▶ **Description of the task**: Check every line of the data for the string "tiesību" and copy the ones that have it.
** Recorded data follows **
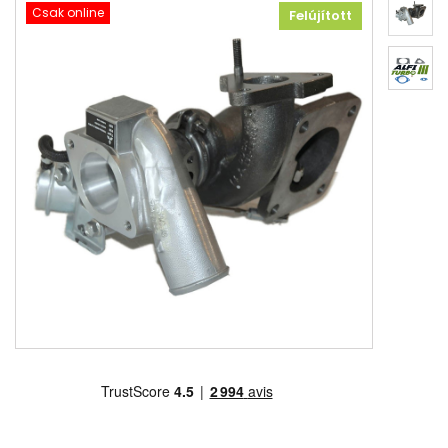
Csak online
Felújított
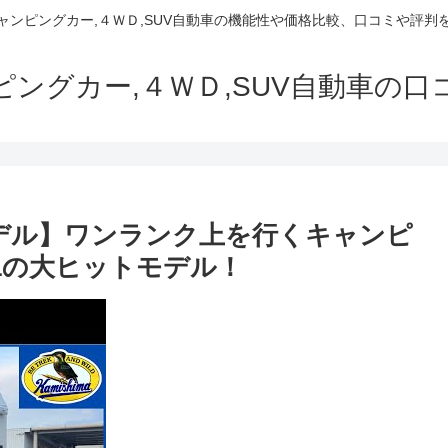
でキャンピングカー,４ＷＤ,SUV自動車の機能性や価格比較、口コミや評
ャンピングカー,４ＷＤ,SUV自動車の
25モデル】ワンランク上を行くキャンピ
1の大ヒットモデル！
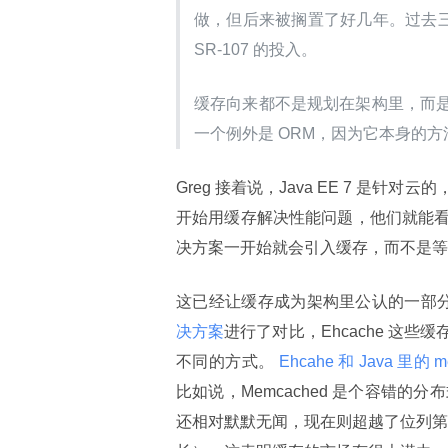
做，但后来被搁置了好几年。过去三年里我一
SR-107 的投入。
缓存向来都不是规划在架构里，而
一个例外是 ORM，因为它本身的
Greg 接着说，Java EE 7 
开始用缓存解决性能问题，他们就能
决方案一开始就会引入缓存，而不是等
这已经让缓存成为架构里公认的一部分，
决方案
进行了对比，Ehcache 这
不同的方式。
 Ehcahe 和 Java 里的 m
比如说，Memcached 是个容错的分
还相对默默无闻，现在则超越了位列第一的商业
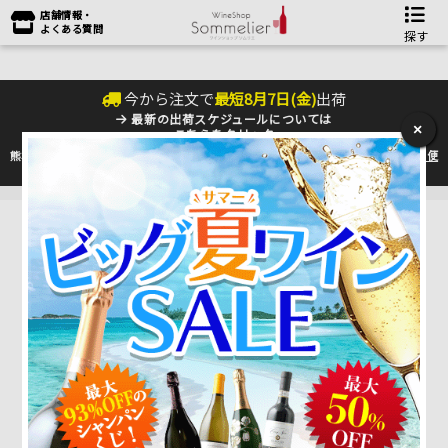
店舗情報・
よくある質問
探す
今から注文で
最短
8
月
7
日(
金
)
出荷
最新の出荷スケジュールについては
×
こちらをクリック
熊本地震の影響により九州への配送に遅れが生じております。最新情報は
佐川急便
のHP
をご確認下さい。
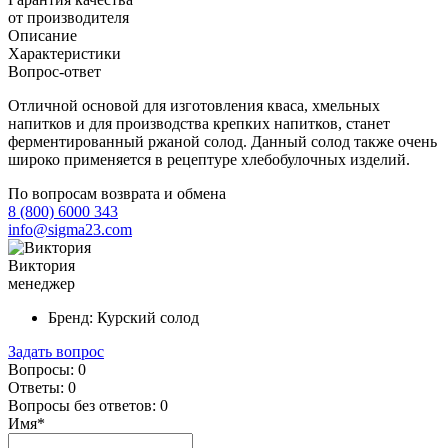
от производителя
Описание
Характеристики
Вопрос-ответ
Отличной основой для изготовления кваса, хмельных
напитков и для производства крепких напитков, станет
ферментированный ржаной солод. Данный солод также очень
широко применяется в рецептуре хлебобулочных изделий.
По вопросам возврата и обмена
8 (800) 6000 343
info@sigma23.com
Виктория
менеджер
Бренд:
Курский солод
Задать вопрос
Вопросы:
0
Ответы:
0
Вопросы без ответов:
0
Имя*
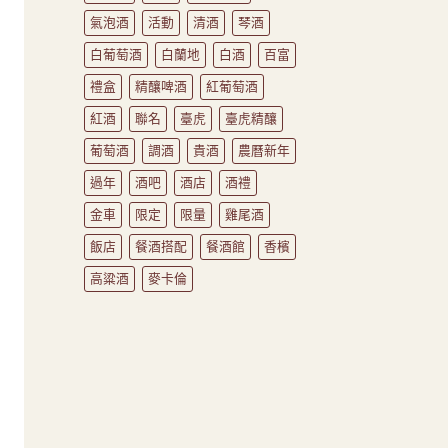
氣泡酒
活動
清酒
琴酒
白葡萄酒
白蘭地
白酒
百富
禮盒
精釀啤酒
紅葡萄酒
紅酒
聯名
臺虎
臺虎精釀
葡萄酒
調酒
貴酒
農曆新年
過年
酒吧
酒店
酒禮
金車
限定
限量
雞尾酒
飯店
餐酒搭配
餐酒館
香檳
高粱酒
麥卡倫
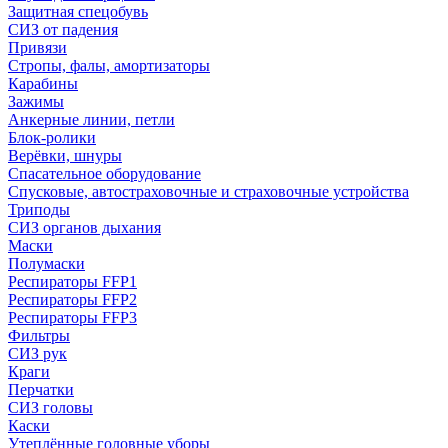
Защитная спецобувь
СИЗ от падения
Привязи
Стропы, фалы, амортизаторы
Карабины
Зажимы
Анкерные линии, петли
Блок-ролики
Верёвки, шнуры
Спасательное оборудование
Спусковые, автостраховочные и страховочные устройства
Триподы
СИЗ органов дыхания
Маски
Полумаски
Респираторы FFP1
Респираторы FFP2
Респираторы FFP3
Фильтры
СИЗ рук
Краги
Перчатки
СИЗ головы
Каски
Утеплённые головные уборы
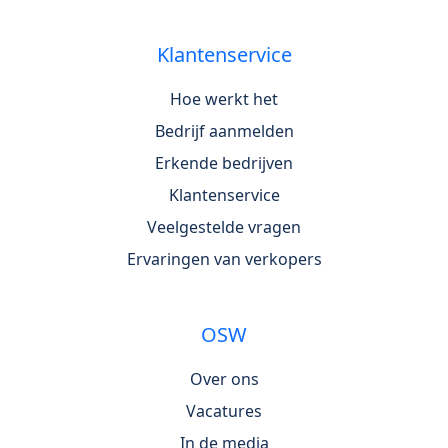
Klantenservice
Hoe werkt het
Bedrijf aanmelden
Erkende bedrijven
Klantenservice
Veelgestelde vragen
Ervaringen van verkopers
OSW
Over ons
Vacatures
In de media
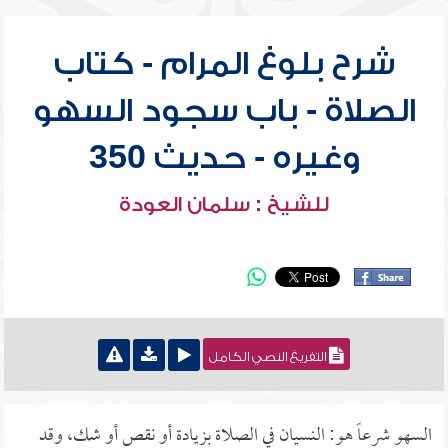
شرح بلوغ المرام - كتاب
الصلاة - باب سجود السهو
وغيره - حديث 350
للشيخ : سلمان العودة
التفريغ النصي الكامل
السهو شرعاً هو: النسيان في الصلاة بزيادة أو نقص أو شك، وقد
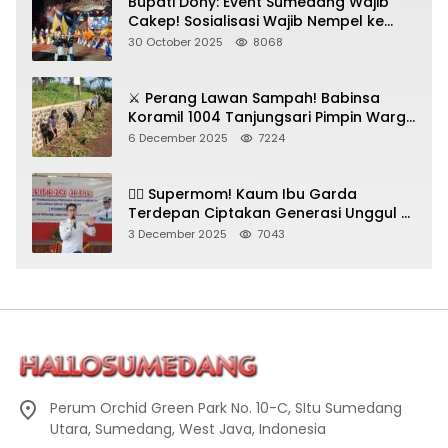
Bupati Dony: Event Sumedang Wajib
Cakep! Sosialisasi Wajib Nempel ke
Seni Budaya!
30 October 2025
8068
⚔️ Perang Lawan Sampah! Babinsa
Koramil 1004 Tanjungsari Pimpin Warga
Bersihkan Gorong-Gorong & Plastik
6 December 2025
7224
🦸‍♀️ Supermom! Kaum Ibu Garda
Terdepan Ciptakan Generasi Unggul di
Sumedang
3 December 2025
7043
Perum Orchid Green Park No. 10-C, SItu Sumedang
Utara, Sumedang, West Java, Indonesia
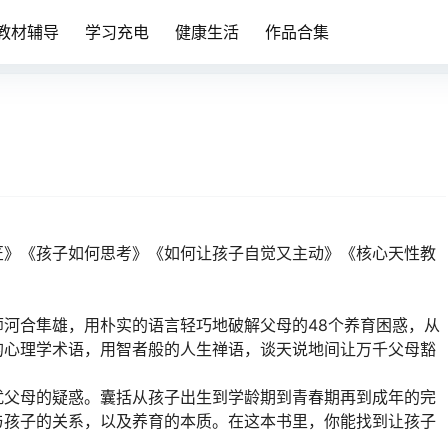
教材辅导
学习充电
健康生活
作品合集
匠》《孩子如何思考》《如何让孩子自觉又主动》《核心天性教
河合隼雄，用朴实的语言轻巧地破解父母的48个养育困惑，从
的心理学术语，用智者般的人生禅语，谈天说地间让万千父母豁
扰父母的疑惑。囊括从孩子出生到学龄期到青春期再到成年的完
与孩子的关系，以及养育的本质。在这本书里，你能找到让孩子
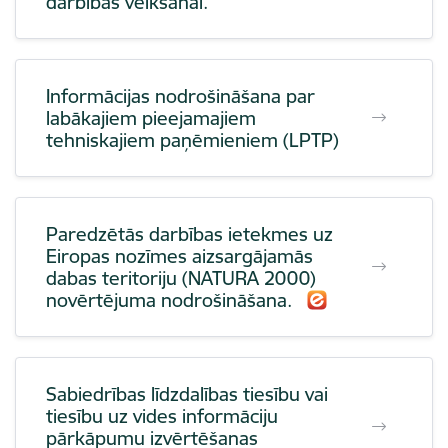
darbības veikšanai.
Informācijas nodrošināšana par
labākajiem pieejamajiem
tehniskajiem paņēmieniem (LPTP)
Paredzētās darbības ietekmes uz
Eiropas nozīmes aizsargājamās
dabas teritoriju (NATURA 2000)
novērtējuma nodrošināšana.
Sabiedrības līdzdalības tiesību vai
tiesību uz vides informāciju
pārkāpumu izvērtēšanas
** End of Recorded data **
▶ **Response area**:
Sabiedrības līdzdalības tiesību vai
tiesību uz vides informāciju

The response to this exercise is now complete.